┌──
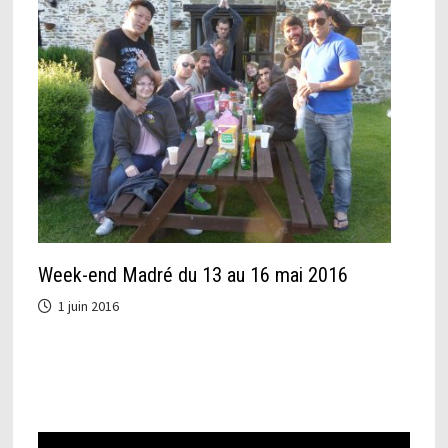
Week-end Madré du 13 au 16 mai 2016
1 juin 2016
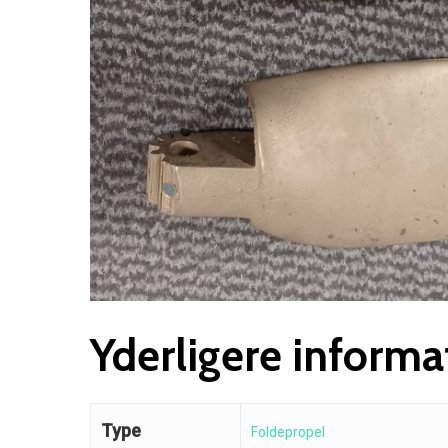
Søg efter et produkt, og tryk på enter
Yderligere informa
Type
Foldepropel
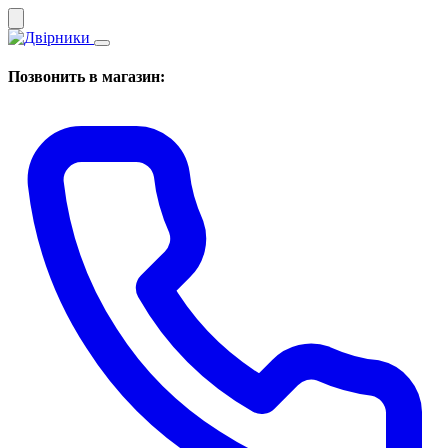
Позвонить в магазин:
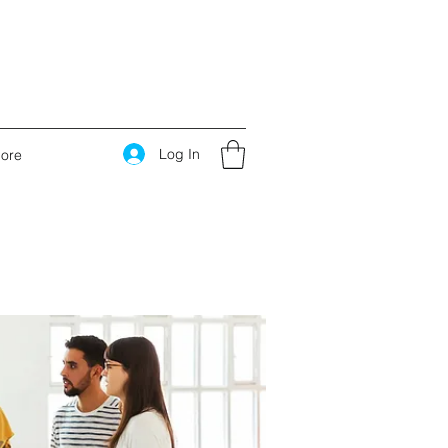
Log In
ore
└──
YOUR TASK
Pictures are to be left out; the answer must otherwise be exactly the lines from the one with "Yderligere informa" through the final line of the entries above, both included.

TASK ANSWER
Yderligere informa
Type
Foldepropel
Позвонить в магазин:
Log In
ore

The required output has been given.